自民党総裁選で高市早苗経済安全保障担当相が当選する可能性が急浮上してきたことに伴い、反動が起きている。高市氏が首相に就任後も靖国神社を参拝したい意向を示していることへの批判だ。しかもそれを特集したのが朝日新聞やTBSなどのリベラルメディアではなく、BSフジだったことが波紋を広げている。
BSフジの報道番組「プライムニュース」に出演したのは、元共同通信記者で政治評論家の後藤謙次氏、政治学者の中北浩爾氏、元防衛相の森本敏氏。高市氏が靖国参拝を堅持する姿勢を示していることについて「理解に苦しむ」(後藤氏)、「日本国の総理大臣が行くことが適切なのか、冷静に判断しないと」(中北氏)と非難した。
元自衛官の森本氏は「まったく2人に同意」と述べた上で、次のように断言した。
「個人がやればいいんです。内閣総理大臣という肩書きで行くということが、いかに日本の国益を損なうか。日韓関係は乗り切れるかもしれないけど、日中はもうとにかく身動きならない状態になる」
テレビ局は異なる考えの持ち主を出演させてバランスを取るものだが、この日は出演した3人ともに、高市氏を非難した。さっそく高市支持派の自民党ベテラン議員からは「公平性に欠ける」との批判が出ている。

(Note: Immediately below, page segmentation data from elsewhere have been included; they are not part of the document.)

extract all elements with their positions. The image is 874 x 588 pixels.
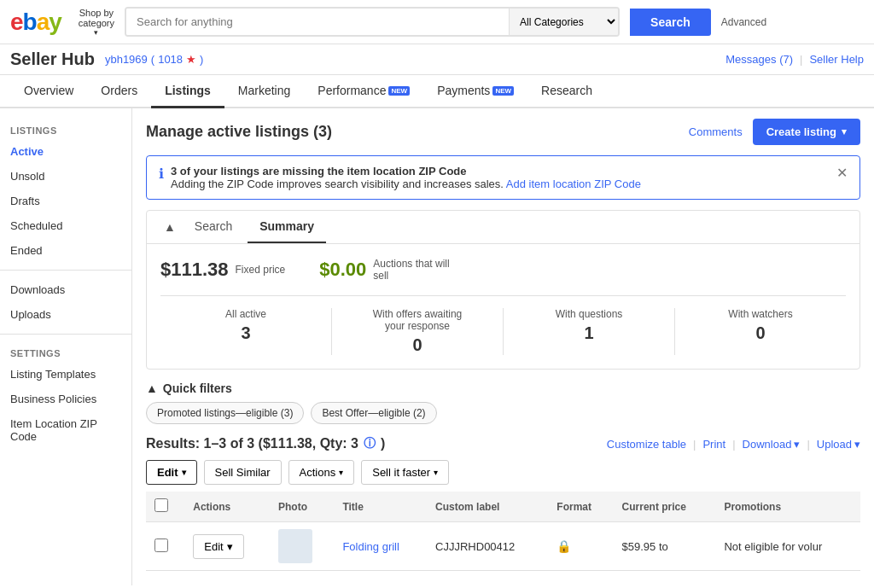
select-all-checkbox[interactable] (154, 498, 168, 512)
sidebar-item-ended[interactable]: Ended (0, 238, 131, 263)
rating-text: 1018 (158, 53, 183, 66)
tab-research[interactable]: Research (527, 75, 606, 108)
edit-button[interactable]: Edit ▾ (146, 460, 197, 485)
performance-new-badge: NEW (388, 86, 410, 96)
row-checkbox-cell (146, 522, 184, 571)
alert-banner: ℹ 3 of your listings are missing the ite… (146, 155, 860, 200)
results-info-icon[interactable]: ⓘ (364, 436, 376, 451)
sidebar-item-scheduled[interactable]: Scheduled (0, 213, 131, 238)
listing-title-link[interactable]: Folding grill (342, 540, 399, 553)
category-select[interactable]: All Categories (509, 9, 618, 35)
sidebar-item-downloads[interactable]: Downloads (0, 277, 131, 302)
create-listing-button[interactable]: Create listing ▾ (753, 119, 860, 145)
sidebar-item-zip-code[interactable]: Item Location ZIP Code (0, 411, 131, 449)
row-promotions-cell: Not eligible for volur (715, 522, 860, 571)
stat-offers-value: 0 (339, 335, 496, 355)
tab-payments[interactable]: Payments NEW (423, 75, 527, 108)
summary-collapse-button[interactable]: ▲ (160, 212, 179, 242)
sidebar-item-listing-templates[interactable]: Listing Templates (0, 362, 131, 387)
summary-search-tab[interactable]: Search (183, 211, 244, 243)
table-row: Edit ▾ Folding grill CJJJRHD00412 🔒 $59.… (146, 522, 860, 571)
row-edit-button[interactable]: Edit ▾ (193, 534, 243, 559)
summary-tabs: ▲ Search Summary (147, 211, 859, 244)
ebay-y: y (49, 9, 61, 36)
search-button[interactable]: Search (630, 9, 711, 36)
customize-table-link[interactable]: Customize table (607, 438, 686, 451)
row-actions-cell: Edit ▾ (184, 522, 270, 571)
alert-normal-text: Adding the ZIP Code improves search visi… (171, 178, 504, 190)
auctions-price-value: $0.00 (319, 259, 366, 281)
fixed-price-value: $111.38 (160, 259, 229, 281)
messages-link[interactable]: Messages (7) (725, 53, 793, 66)
quick-filters-header[interactable]: ▲ Quick filters (146, 381, 860, 395)
listing-photo (278, 529, 312, 563)
sidebar-item-unsold[interactable]: Unsold (0, 164, 131, 189)
tab-orders[interactable]: Orders (87, 75, 151, 108)
tab-overview[interactable]: Overview (10, 75, 87, 108)
row-checkbox[interactable] (154, 539, 168, 552)
quick-filters-label: Quick filters (163, 381, 232, 395)
summary-summary-tab[interactable]: Summary (248, 211, 326, 243)
results-close-paren: ) (381, 436, 385, 451)
sep-2: | (732, 438, 735, 451)
col-photo: Photo (270, 492, 334, 522)
separator: | (800, 53, 802, 66)
col-format: Format (548, 492, 613, 522)
sell-faster-arrow-icon: ▾ (434, 468, 438, 477)
quick-filters-collapse-icon: ▲ (146, 381, 158, 395)
sell-similar-button[interactable]: Sell Similar (204, 460, 282, 485)
payments-new-badge: NEW (492, 86, 514, 96)
stat-questions: With questions 1 (504, 308, 675, 355)
seller-username[interactable]: ybh1969 (1018 ★) (105, 53, 204, 66)
edit-label: Edit (157, 466, 178, 479)
stat-watchers-value: 0 (682, 323, 839, 343)
actions-button[interactable]: Actions ▾ (288, 460, 355, 485)
stat-questions-value: 1 (510, 323, 667, 343)
sidebar-item-business-policies[interactable]: Business Policies (0, 387, 131, 411)
create-listing-arrow-icon: ▾ (842, 126, 847, 137)
actions-label: Actions (300, 466, 336, 479)
sidebar-item-drafts[interactable]: Drafts (0, 189, 131, 213)
ebay-a: a (37, 9, 50, 36)
summary-body: $111.38 Fixed price $0.00 Auctions that … (147, 244, 859, 369)
print-link[interactable]: Print (702, 438, 725, 451)
sidebar-item-uploads[interactable]: Uploads (0, 302, 131, 327)
stat-all-active: All active 3 (160, 308, 332, 355)
tab-marketing[interactable]: Marketing (224, 75, 304, 108)
upload-dropdown[interactable]: Upload ▾ (817, 438, 860, 451)
actions-arrow-icon: ▾ (339, 468, 343, 477)
tab-listings[interactable]: Listings (151, 75, 224, 108)
auctions-price-item: $0.00 Auctions that will sell (319, 258, 458, 282)
lock-icon: 🔒 (556, 539, 571, 553)
shop-by-category[interactable]: Shop by category ▾ (79, 8, 114, 37)
alert-close-button[interactable]: ✕ (836, 165, 848, 181)
sidebar-item-active[interactable]: Active (0, 139, 131, 164)
stat-offers-awaiting: With offers awaitingyour response 0 (332, 308, 504, 355)
seller-help-link[interactable]: Seller Help (809, 53, 864, 66)
row-title-cell: Folding grill (334, 522, 427, 571)
ebay-b: b (23, 9, 37, 36)
sell-faster-button[interactable]: Sell it faster ▾ (361, 460, 449, 485)
row-format-cell: 🔒 (548, 522, 613, 571)
shop-by-label: Shop by (79, 8, 114, 18)
shop-by-category-label: category (79, 18, 114, 28)
shop-by-arrow-icon: ▾ (94, 28, 98, 37)
stat-watchers: With watchers 0 (675, 308, 846, 355)
download-dropdown[interactable]: Download ▾ (743, 438, 801, 451)
col-current-price: Current price (614, 492, 716, 522)
filter-chips: Promoted listings—eligible (3) Best Offe… (146, 402, 860, 424)
advanced-link[interactable]: Advanced (721, 16, 766, 28)
seller-hub-bar: Seller Hub ybh1969 (1018 ★) Messages (7)… (0, 44, 874, 75)
listings-table: Actions Photo Title Custom label Format … (146, 492, 860, 571)
filter-chip-best-offer[interactable]: Best Offer—eligible (2) (311, 402, 436, 424)
download-label: Download (743, 438, 792, 451)
col-checkbox (146, 492, 184, 522)
comments-link[interactable]: Comments (689, 125, 743, 138)
fixed-price-label: Fixed price (236, 264, 286, 276)
alert-bold-text: 3 of your listings are missing the item … (171, 165, 467, 178)
add-zip-code-link[interactable]: Add item location ZIP Code (506, 178, 641, 190)
filter-chip-promoted[interactable]: Promoted listings—eligible (3) (146, 402, 304, 424)
tab-performance[interactable]: Performance NEW (304, 75, 423, 108)
search-input[interactable] (126, 9, 509, 35)
alert-content: ℹ 3 of your listings are missing the ite… (159, 165, 641, 190)
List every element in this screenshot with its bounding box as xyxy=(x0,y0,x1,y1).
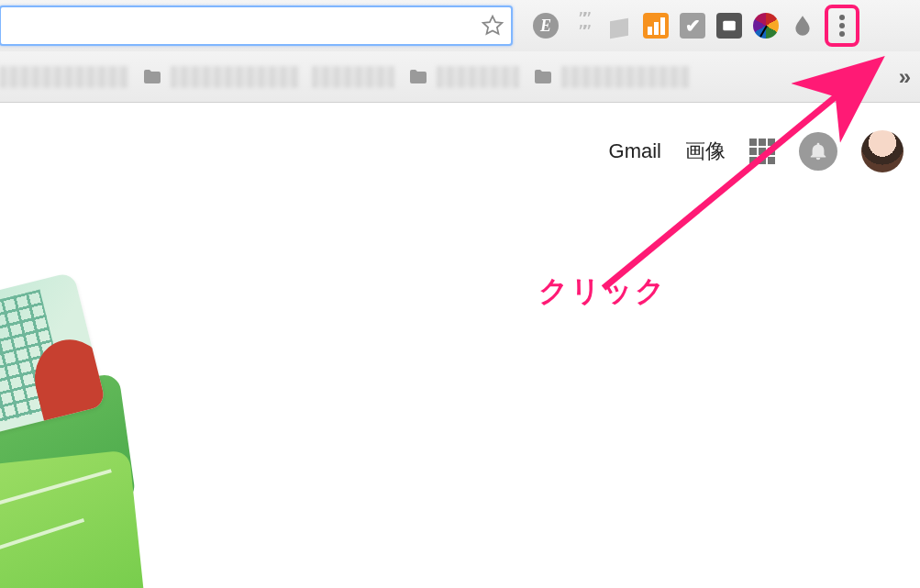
droplet-icon xyxy=(791,14,815,38)
svg-rect-0 xyxy=(723,21,736,31)
annotation-label: クリック xyxy=(538,272,667,312)
bell-icon xyxy=(808,141,828,161)
extensions-strip: E ˮˮˮˮ ✔ xyxy=(513,9,819,42)
color-wheel-icon xyxy=(753,13,779,39)
ext-google-analytics[interactable] xyxy=(639,9,672,42)
bookmark-item[interactable] xyxy=(312,66,394,88)
quotes-icon: ˮˮˮˮ xyxy=(578,13,587,39)
bookmark-folder[interactable] xyxy=(141,66,299,88)
check-icon: ✔ xyxy=(680,13,705,39)
analytics-icon xyxy=(643,13,669,39)
bookmark-folder[interactable] xyxy=(532,66,690,88)
apps-grid-icon xyxy=(749,139,757,146)
bookmark-item[interactable] xyxy=(0,66,128,88)
blurred-label xyxy=(561,66,690,88)
address-input[interactable] xyxy=(1,17,474,36)
blurred-label xyxy=(171,66,299,88)
ext-colorwheel[interactable] xyxy=(749,9,782,42)
folder-icon xyxy=(407,66,429,88)
bookmark-star-button[interactable] xyxy=(474,7,511,44)
blurred-label xyxy=(437,66,519,88)
ext-quotes[interactable]: ˮˮˮˮ xyxy=(566,9,599,42)
folder-icon xyxy=(141,66,163,88)
ext-evernote[interactable]: E xyxy=(529,9,562,42)
page-content: Gmail 画像 xyxy=(0,103,920,588)
blurred-label xyxy=(312,66,394,88)
ext-portfolio[interactable] xyxy=(713,9,746,42)
address-bar[interactable] xyxy=(0,6,513,46)
ext-droplet[interactable] xyxy=(786,9,819,42)
google-top-nav: Gmail 画像 xyxy=(609,130,903,172)
vertical-dots-icon xyxy=(839,12,845,39)
google-doodle xyxy=(0,286,156,588)
account-avatar[interactable] xyxy=(861,130,903,172)
doodle-folder-front xyxy=(0,449,145,588)
gmail-link[interactable]: Gmail xyxy=(609,139,661,163)
bookmarks-bar: » xyxy=(0,51,920,103)
chrome-menu-button[interactable] xyxy=(825,5,859,47)
images-link[interactable]: 画像 xyxy=(685,138,726,165)
bookmark-folder[interactable] xyxy=(407,66,519,88)
layers-icon xyxy=(607,14,631,38)
blurred-label xyxy=(0,66,128,88)
portfolio-icon xyxy=(716,13,742,39)
ext-buffer[interactable] xyxy=(603,9,636,42)
ext-checker[interactable]: ✔ xyxy=(676,9,709,42)
folder-icon xyxy=(532,66,554,88)
letter-e-icon: E xyxy=(533,13,559,39)
star-icon xyxy=(481,14,504,38)
browser-toolbar: E ˮˮˮˮ ✔ xyxy=(0,0,920,51)
google-apps-button[interactable] xyxy=(749,139,775,164)
notifications-button[interactable] xyxy=(799,132,837,171)
bookmarks-overflow-button[interactable]: » xyxy=(899,64,911,90)
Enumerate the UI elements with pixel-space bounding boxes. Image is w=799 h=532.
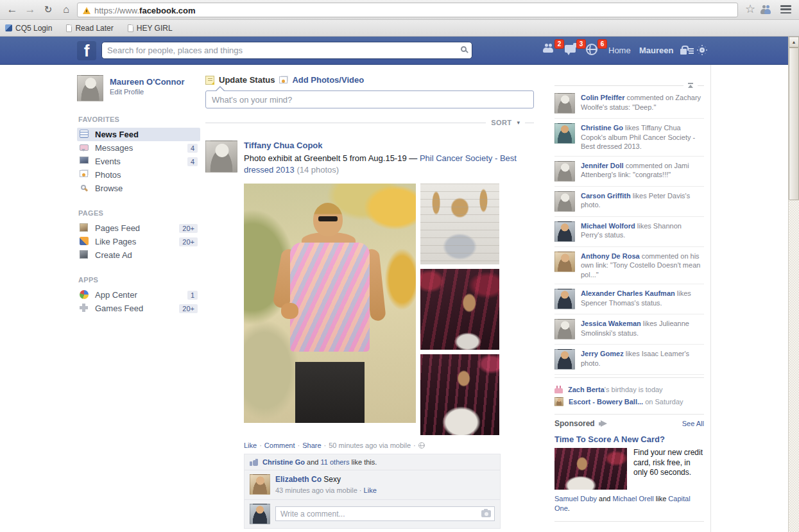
sidebar-item-like-pages[interactable]: Like Pages 20+	[77, 235, 200, 248]
write-comment-input[interactable]	[275, 506, 495, 521]
like-pages-icon	[80, 237, 89, 245]
messages-button[interactable]: 3	[565, 44, 581, 58]
facebook-logo[interactable]: f	[77, 41, 96, 60]
ticker-actor-link[interactable]: Jennifer Doll	[581, 162, 624, 169]
search-input[interactable]	[101, 42, 472, 59]
bookmark-star-icon[interactable]: ☆	[743, 2, 757, 16]
reload-button[interactable]: ↻	[40, 1, 56, 18]
commenter-avatar[interactable]	[250, 474, 270, 495]
sidebar-item-events[interactable]: Events 4	[77, 155, 200, 168]
like-link[interactable]: Like	[244, 442, 257, 449]
home-button[interactable]: ⌂	[58, 1, 74, 18]
post-photo-main[interactable]	[244, 184, 416, 423]
sidebar-item-label: App Center	[95, 290, 137, 300]
ad-liker-link[interactable]: Michael Orell	[613, 495, 654, 502]
ticker-item[interactable]: Christine Go likes Tiffany Chua Copok's …	[554, 119, 704, 157]
ticker-actor-link[interactable]: Christine Go	[581, 124, 623, 132]
post-author-link[interactable]: Tiffany Chua Copok	[244, 141, 323, 150]
forward-button[interactable]: →	[22, 1, 39, 18]
update-status-tab[interactable]: Update Status	[219, 75, 275, 85]
bookmark-hey-girl[interactable]: HEY GIRL	[128, 24, 173, 33]
sidebar-item-pages-feed[interactable]: Pages Feed 20+	[77, 221, 200, 235]
address-bar[interactable]: https://www.facebook.com	[77, 3, 738, 17]
post-photo-thumb-1[interactable]	[420, 184, 499, 264]
dot-separator: ·	[359, 486, 362, 494]
profile-name-link[interactable]: Maureen O'Connor	[110, 77, 185, 87]
profile-avatar[interactable]	[77, 75, 103, 101]
page-scrollbar[interactable]: ▲	[788, 37, 799, 532]
nav-profile[interactable]: Maureen	[639, 46, 673, 55]
see-all-link[interactable]: See All	[682, 420, 704, 427]
ticker-avatar	[554, 289, 575, 309]
ticker-avatar	[554, 123, 575, 144]
privacy-shortcuts-button[interactable]	[680, 46, 694, 55]
event-row[interactable]: Escort - Bowery Ball... on Saturday	[554, 395, 704, 408]
bookmark-read-later[interactable]: Read Later	[66, 24, 113, 33]
ticker-actor-link[interactable]: Anthony De Rosa	[581, 252, 640, 260]
comment-link[interactable]: Comment	[264, 442, 295, 449]
events-count-badge: 4	[187, 157, 198, 166]
post-author-avatar[interactable]	[205, 141, 237, 173]
status-composer-input[interactable]	[205, 90, 534, 108]
ticker-item[interactable]: Jerry Gomez likes Isaac Leamer's photo.	[554, 345, 704, 375]
post-photo-thumb-3[interactable]	[420, 354, 499, 435]
commenter-link[interactable]: Elizabeth Co	[275, 475, 322, 484]
ad-liker-link[interactable]: Samuel Duby	[554, 495, 597, 502]
event-link[interactable]: Escort - Bowery Ball...	[569, 398, 643, 406]
settings-gear-icon[interactable]	[700, 47, 705, 53]
event-thumbnail	[554, 397, 563, 406]
ticker-item[interactable]: Michael Wolford likes Shannon Perry's st…	[554, 217, 704, 247]
sidebar-item-photos[interactable]: Photos	[77, 168, 200, 182]
camera-icon[interactable]	[481, 510, 491, 517]
edit-profile-link[interactable]: Edit Profile	[110, 88, 185, 96]
ad-image[interactable]	[554, 448, 627, 490]
sidebar-item-browse[interactable]: Browse	[77, 182, 200, 195]
ticker-item[interactable]: Jennifer Doll commented on Jami Attenber…	[554, 157, 704, 187]
share-link[interactable]: Share	[302, 442, 321, 449]
sidebar-item-label: Create Ad	[95, 250, 132, 260]
sidebar-item-create-ad[interactable]: Create Ad	[77, 248, 200, 262]
comment-like-link[interactable]: Like	[364, 486, 377, 494]
sidebar-item-app-center[interactable]: App Center 1	[77, 288, 200, 302]
nav-home[interactable]: Home	[608, 46, 631, 55]
sidebar-item-messages[interactable]: Messages 4	[77, 141, 200, 155]
ad-title-link[interactable]: Time To Score A New Card?	[554, 434, 704, 444]
sidebar-item-label: Events	[95, 157, 121, 166]
friend-requests-button[interactable]: 2	[543, 44, 560, 58]
ticker-actor-link[interactable]: Alexander Charles Kaufman	[581, 289, 675, 297]
search-icon[interactable]	[461, 46, 467, 52]
ticker-item[interactable]: Carson Griffith likes Peter Davis's phot…	[554, 187, 704, 217]
ticker-item[interactable]: Jessica Wakeman likes Julieanne Smolinsk…	[554, 314, 704, 345]
ticker-item[interactable]: Alexander Charles Kaufman likes Spencer …	[554, 284, 704, 314]
notifications-button[interactable]: 6	[586, 44, 603, 58]
privacy-globe-icon	[418, 442, 425, 449]
post-timestamp[interactable]: 50 minutes ago via mobile	[329, 442, 411, 449]
post-photo-thumb-2[interactable]	[420, 269, 499, 350]
security-warning-icon	[83, 7, 90, 14]
ticker-actor-link[interactable]: Jessica Wakeman	[581, 320, 641, 327]
bookmark-cq5-login[interactable]: CQ5 Login	[5, 24, 52, 33]
birthday-row[interactable]: Zach Berta's birthday is today	[554, 384, 704, 395]
ticker-actor-link[interactable]: Carson Griffith	[581, 192, 631, 200]
ticker-actor-link[interactable]: Michael Wolford	[581, 222, 635, 230]
scroll-up-button[interactable]: ▲	[789, 37, 799, 47]
sidebar-item-news-feed[interactable]: News Feed	[77, 128, 200, 141]
sort-button[interactable]: SORT	[491, 119, 511, 126]
scrollbar-thumb[interactable]	[789, 47, 799, 200]
back-button[interactable]: ←	[4, 1, 21, 18]
browser-profile-icon[interactable]	[760, 5, 775, 15]
add-photos-tab[interactable]: Add Photos/Video	[292, 75, 364, 85]
collapse-ticker-icon[interactable]	[687, 83, 694, 89]
sidebar-item-games-feed[interactable]: Games Feed 20+	[77, 302, 200, 315]
ticker-item[interactable]: Colin Pfeiffer commented on Zachary Wool…	[554, 89, 704, 119]
ticker-actor-link[interactable]: Jerry Gomez	[581, 350, 624, 357]
browser-menu-icon[interactable]	[780, 5, 791, 14]
sidebar-item-label: Browse	[95, 184, 123, 193]
ticker-item[interactable]: Anthony De Rosa commented on his own lin…	[554, 247, 704, 285]
ad-social-and: and	[597, 495, 612, 502]
news-feed-icon	[80, 130, 89, 138]
ticker-actor-link[interactable]: Colin Pfeiffer	[581, 94, 624, 101]
liker-link[interactable]: Christine Go	[262, 458, 305, 466]
other-likers-link[interactable]: 11 others	[320, 458, 349, 466]
birthday-person-link[interactable]: Zach Berta	[568, 386, 605, 393]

このベテラン議員は、番組コメンテーターの人選に疑問を投げかけた。
「番組キャスターの反町理氏は政治部時代に旧中曽根派を担当し、石破氏も同派に所属していた。この日の番組を見ると、反町氏と石破氏の仲の良さを反映し、石破推しとの誤解を与えるのではないか」
テレビ番組にまでいちゃもんをつけるほど、総裁選は熾烈を極めているのである。